Stored items:
------------------------------------------------------------------------

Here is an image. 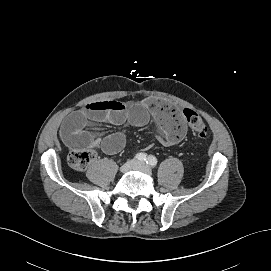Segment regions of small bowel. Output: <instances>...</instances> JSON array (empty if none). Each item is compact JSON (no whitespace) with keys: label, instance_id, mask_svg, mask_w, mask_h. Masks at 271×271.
<instances>
[{"label":"small bowel","instance_id":"small-bowel-1","mask_svg":"<svg viewBox=\"0 0 271 271\" xmlns=\"http://www.w3.org/2000/svg\"><path fill=\"white\" fill-rule=\"evenodd\" d=\"M150 115L164 134L162 143L165 146L175 145L184 138L187 131L184 116L177 109L157 99L148 100L130 109L119 101L89 103L63 122L60 133L70 148L94 147L107 154H116L124 147V134L115 132L100 138L88 129L89 123L121 125L128 121L132 125L143 126L149 121Z\"/></svg>","mask_w":271,"mask_h":271}]
</instances>
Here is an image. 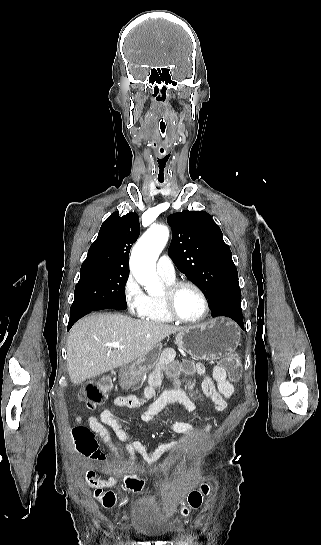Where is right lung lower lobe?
Here are the masks:
<instances>
[{
  "mask_svg": "<svg viewBox=\"0 0 321 545\" xmlns=\"http://www.w3.org/2000/svg\"><path fill=\"white\" fill-rule=\"evenodd\" d=\"M127 308V304H126V301H122V302H119L118 304H115L112 306V308L110 309H126ZM92 312V310H82V311H78V312H75L73 314H70V319H69V323H68V330L73 326V324L78 320L80 319L81 317H83L84 315L88 314Z\"/></svg>",
  "mask_w": 321,
  "mask_h": 545,
  "instance_id": "1",
  "label": "right lung lower lobe"
}]
</instances>
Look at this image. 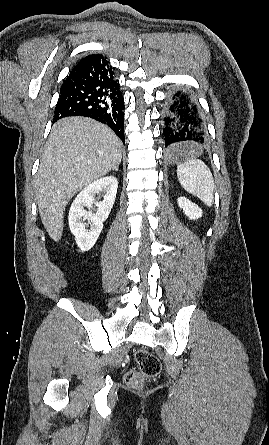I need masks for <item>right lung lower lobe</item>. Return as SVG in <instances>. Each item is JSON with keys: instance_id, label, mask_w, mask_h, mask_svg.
<instances>
[{"instance_id": "1", "label": "right lung lower lobe", "mask_w": 269, "mask_h": 445, "mask_svg": "<svg viewBox=\"0 0 269 445\" xmlns=\"http://www.w3.org/2000/svg\"><path fill=\"white\" fill-rule=\"evenodd\" d=\"M123 102L112 67L97 54L78 62L64 80L53 121L67 116L91 117L108 125L125 144Z\"/></svg>"}]
</instances>
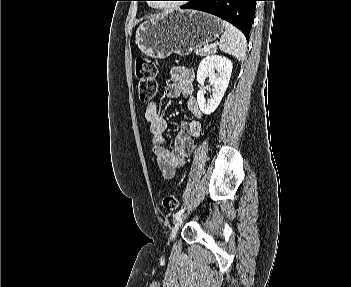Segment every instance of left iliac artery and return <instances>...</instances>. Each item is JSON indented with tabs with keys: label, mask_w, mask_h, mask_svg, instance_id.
Wrapping results in <instances>:
<instances>
[{
	"label": "left iliac artery",
	"mask_w": 351,
	"mask_h": 287,
	"mask_svg": "<svg viewBox=\"0 0 351 287\" xmlns=\"http://www.w3.org/2000/svg\"><path fill=\"white\" fill-rule=\"evenodd\" d=\"M185 211V207L184 208H181L175 215V219H178Z\"/></svg>",
	"instance_id": "left-iliac-artery-1"
}]
</instances>
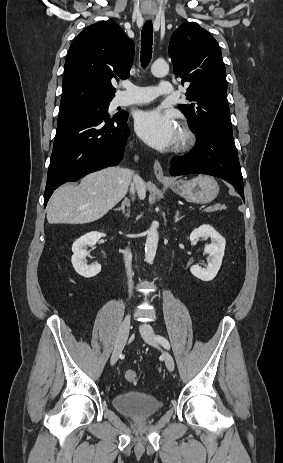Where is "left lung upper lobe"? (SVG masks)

------------------------------------------------------------------------

• _Aim of the exercise_
The expected output is the exact run of lines from the one containing "Segment every instance" through the final line of the data above, both ends included, with no pictures.

• _Task response_
Segment every instance of left iliac artery and return <instances>...</instances>. Each item is JSON indented with tabs with keys: label, mask_w, mask_h, mask_svg, instance_id.
Wrapping results in <instances>:
<instances>
[{
	"label": "left iliac artery",
	"mask_w": 351,
	"mask_h": 287,
	"mask_svg": "<svg viewBox=\"0 0 351 287\" xmlns=\"http://www.w3.org/2000/svg\"><path fill=\"white\" fill-rule=\"evenodd\" d=\"M185 211V207L184 208H181L175 215V219H178Z\"/></svg>",
	"instance_id": "left-iliac-artery-1"
}]
</instances>
Where is "left lung upper lobe"? (SVG masks)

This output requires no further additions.